Task objective:
All the lines below should appear again unchanged, though their pictures should not.

Data for processing:
● ● ●
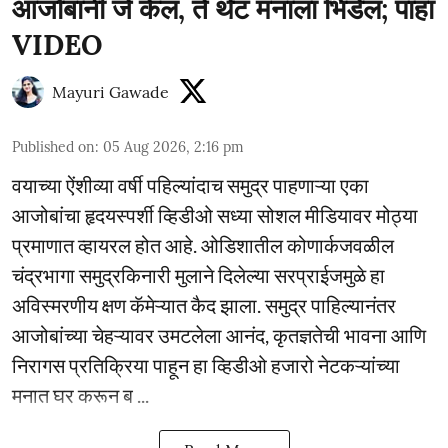
आजोबांनी जे केलं, ते थेट मनाला भिडेल; पाहा
VIDEO
Mayuri Gawade
Published on
:
05 Aug 2026, 2:16 pm
वयाच्या ऐंशीव्या वर्षी पहिल्यांदाच समुद्र पाहणाऱ्या एका
आजोबांचा हृदयस्पर्शी व्हिडीओ सध्या सोशल मीडियावर मोठ्या
प्रमाणात व्हायरल होत आहे. ओडिशातील कोणार्कजवळील
चंद्रभागा समुद्रकिनारी मुलाने दिलेल्या सरप्राईजमुळे हा
अविस्मरणीय क्षण कॅमेऱ्यात कैद झाला. समुद्र पाहिल्यानंतर
आजोबांच्या चेहऱ्यावर उमटलेला आनंद, कृतज्ञतेची भावना आणि
निरागस प्रतिक्रिया पाहून हा व्हिडीओ हजारो नेटकऱ्यांच्या
मनात घर करून ब ...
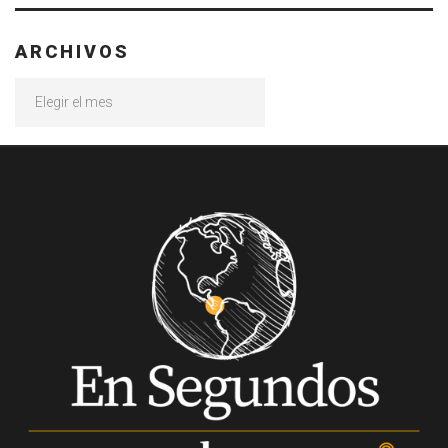
ARCHIVOS
Archivos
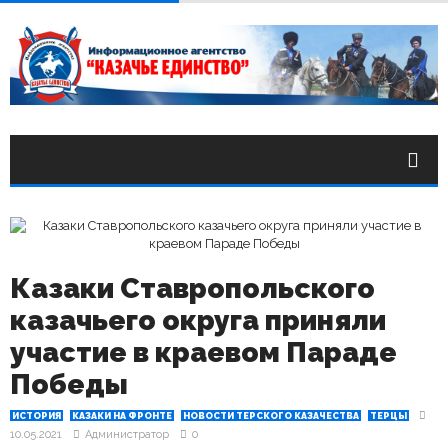
Казаки Ставропольского
казачьего округа приняли
участие в краевом Параде
Победы
ИСТОРИЯ
КАЗАКИ НА ФРОНТЕ
НОВОСТИ ТЕРСКОГО КАЗАЧЕСТВА
ТЕРЦЫ
10.05.2021
Администратор
0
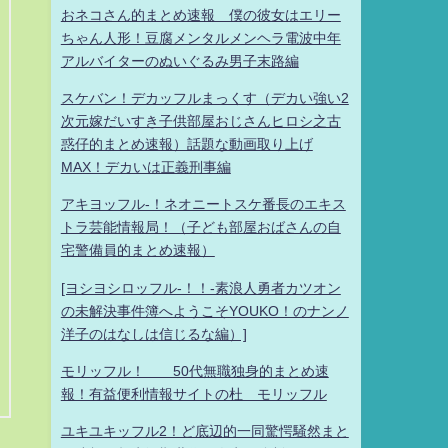
おネコさん的まとめ速報 僕の彼女はエリー
ちゃん人形！豆腐メンタルメンヘラ電波中年
アルバイターのぬいぐるみ男子末路編
スケバン！デカッフルまっくす（デカい強い2
次元嫁だいすき子供部屋おじさんヒロシ之古
惑仔的まとめ速報）話題な動画取り上げ
MAX！デカいは正義刑事編
アキヨッフル-！ネオニートスケ番長のエキス
トラ芸能情報局！（子ども部屋おばさんの自
宅警備員的まとめ速報）
[ヨシヨシロッフル-！！-素浪人勇者カツオン
の未解決事件簿へようこそYOUKO！のナンノ
洋子のはなしは信じるな編）]
モリッフル！ 50代無職独身的まとめ速
報！有益便利情報サイトの杜 モリッフル
ユキユキッフル2！ど底辺的一同驚愕騒然まと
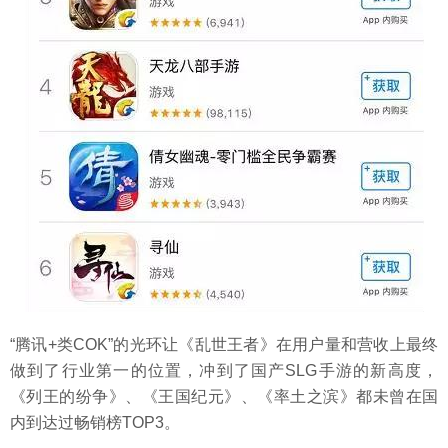
“腾讯+类COK”的光环让《乱世王者》在用户量和营收上最终
做到了行业第一的位置，冲到了国产SLG手游的新高度，
《列王的纷争》、《王国纪元》、《率土之滨》都未曾在国
内到达过畅销榜TOP3。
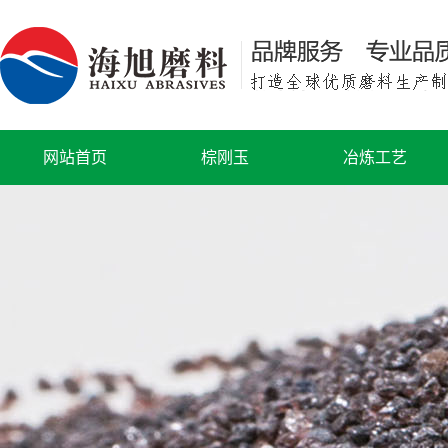
网站首页
棕刚玉
冶炼工艺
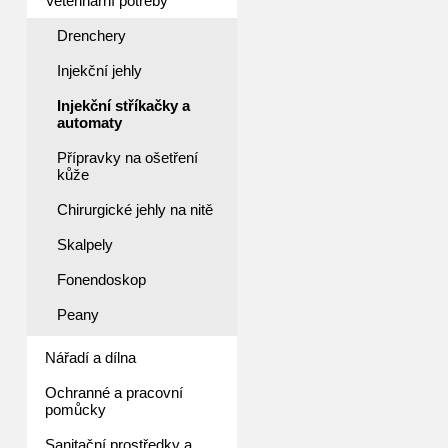
Veterinární potřeby
Drenchery
Injekční jehly
Injekční stříkačky a
automaty
Přípravky na ošetření
kůže
Chirurgické jehly na nitě
Skalpely
Fonendoskop
Peany
Nářadí a dílna
Ochranné a pracovní
pomůcky
Sanitační prostředky a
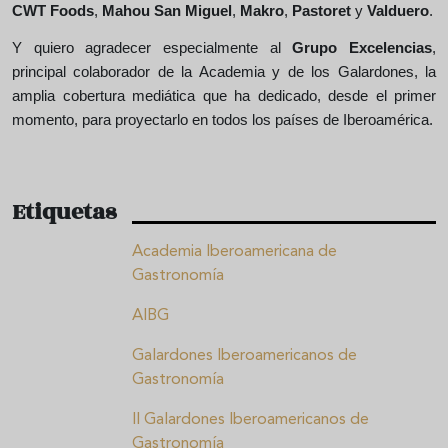
CWT Foods
,
Mahou San Miguel
,
Makro
,
Pastoret
y
Valduero
.
Y quiero agradecer especialmente al
Grupo Excelencias
,
principal colaborador de la Academia y de los Galardones, la
amplia cobertura mediática que ha dedicado, desde el primer
momento, para proyectarlo en todos los países de Iberoamérica.
Etiquetas
Academia Iberoamericana de
Gastronomía
AIBG
Galardones Iberoamericanos de
Gastronomía
II Galardones Iberoamericanos de
Gastronomía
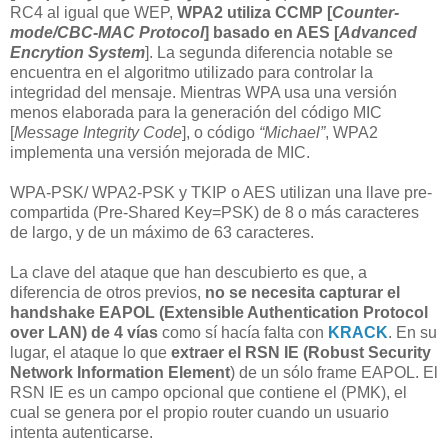
RC4 al igual que WEP,
WPA2 utiliza CCMP [
Counter-
mode/CBC-MAC Protocol
] basado en AES [
Advanced
Encrytion System
]. La segunda diferencia notable se
encuentra en el algoritmo utilizado para controlar la
integridad del mensaje. Mientras WPA usa una versión
menos elaborada para la generación del código MIC
[
Message Integrity Code
], o código
“Michael”
, WPA2
implementa una versión mejorada de MIC.
WPA-PSK/ WPA2-PSK y TKIP o AES utilizan una llave pre-
compartida (Pre-Shared Key=PSK) de 8 o más caracteres
de largo, y de un máximo de 63 caracteres.
La clave del ataque que han descubierto es que, a
diferencia de otros previos,
no se necesita capturar el
handshake
EAPOL (Extensible Authentication Protocol
over LAN)
de 4 vías
como sí hacía falta con
KRACK
. En su
lugar, el ataque lo que
extraer el RSN IE (Robust Security
Network Information Element
) de un sólo frame EAPOL. El
RSN IE es un campo opcional que contiene el (PMK), el
cual se genera por el propio router cuando un usuario
intenta autenticarse.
● ● ●
Output:
आजोबांनी जे केलं, ते थेट मनाला भिडेल; पाहा
VIDEO
Mayuri Gawade
Published on
:
05 Aug 2026, 2:16 pm
वयाच्या ऐंशीव्या वर्षी पहिल्यांदाच समुद्र पाहणाऱ्या एका
आजोबांचा हृदयस्पर्शी व्हिडीओ सध्या सोशल मीडियावर मोठ्या
प्रमाणात व्हायरल होत आहे. ओडिशातील कोणार्कजवळील
चंद्रभागा समुद्रकिनारी मुलाने दिलेल्या सरप्राईजमुळे हा
अविस्मरणीय क्षण कॅमेऱ्यात कैद झाला. समुद्र पाहिल्यानंतर
आजोबांच्या चेहऱ्यावर उमटलेला आनंद, कृतज्ञतेची भावना आणि
निरागस प्रतिक्रिया पाहून हा व्हिडीओ हजारो नेटकऱ्यांच्या
मनात घर करून ब ...
ARCHIVOS
Archivos
Казаки Ставропольского
казачьего округа приняли
участие в краевом Параде
Победы
ИСТОРИЯ
КАЗАКИ НА ФРОНТЕ
НОВОСТИ ТЕРСКОГО КАЗАЧЕСТВА
ТЕРЦЫ
10.05.2021
Администратор
0
おネコさん的まとめ速報 僕の彼女はエリー
ちゃん人形！豆腐メンタルメンヘラ電波中年
アルバイターのぬいぐるみ男子末路編
スケバン！デカッフルまっくす（デカい強い2
次元嫁だいすき子供部屋おじさんヒロシ之古
惑仔的まとめ速報）話題な動画取り上げ
MAX！デカいは正義刑事編
アキヨッフル-！ネオニートスケ番長のエキス
トラ芸能情報局！（子ども部屋おばさんの自
宅警備員的まとめ速報）
[ヨシヨシロッフル-！！-素浪人勇者カツオン
の未解決事件簿へようこそYOUKO！のナンノ
洋子のはなしは信じるな編）]
モリッフル！ 50代無職独身的まとめ速
報！有益便利情報サイトの杜 モリッフル
ユキユキッフル2！ど底辺的一同驚愕騒然まと
“腾讯+类COK”的光环让《乱世王者》在用户量和营收上最终
做到了行业第一的位置，冲到了国产SLG手游的新高度，
《列王的纷争》、《王国纪元》、《率土之滨》都未曾在国
内到达过畅销榜TOP3。
网站首页
棕刚玉
冶炼工艺
Veterinární potřeby
Drenchery
Injekční jehly
Injekční stříkačky a
automaty
Přípravky na ošetření
kůže
Chirurgické jehly na nitě
Skalpely
Fonendoskop
Peany
Nářadí a dílna
Ochranné a pracovní
pomůcky
Sanitační prostředky a
CWT Foods
,
Mahou San Miguel
,
Makro
,
Pastoret
y
Valduero
.
Y quiero agradecer especialmente al
Grupo Excelencias
,
principal colaborador de la Academia y de los Galardones, la
amplia cobertura mediática que ha dedicado, desde el primer
momento, para proyectarlo en todos los países de Iberoamérica.
Etiquetas
Academia Iberoamericana de
Gastronomía
AIBG
Galardones Iberoamericanos de
Gastronomía
II Galardones Iberoamericanos de
Gastronomía
RC4 al igual que WEP,
WPA2 utiliza CCMP [
Counter-
mode/CBC-MAC Protocol
] basado en AES [
Advanced
Encrytion System
]. La segunda diferencia notable se
encuentra en el algoritmo utilizado para controlar la
integridad del mensaje. Mientras WPA usa una versión
menos elaborada para la generación del código MIC
[
Message Integrity Code
], o código
“Michael”
, WPA2
implementa una versión mejorada de MIC.
WPA-PSK/ WPA2-PSK y TKIP o AES utilizan una llave pre-
compartida (Pre-Shared Key=PSK) de 8 o más caracteres
de largo, y de un máximo de 63 caracteres.
La clave del ataque que han descubierto es que, a
diferencia de otros previos,
no se necesita capturar el
handshake
EAPOL (Extensible Authentication Protocol
over LAN)
de 4 vías
como sí hacía falta con
KRACK
. En su
lugar, el ataque lo que
extraer el RSN IE (Robust Security
Network Information Element
) de un sólo frame EAPOL. El
RSN IE es un campo opcional que contiene el (PMK), el
cual se genera por el propio router cuando un usuario
intenta autenticarse.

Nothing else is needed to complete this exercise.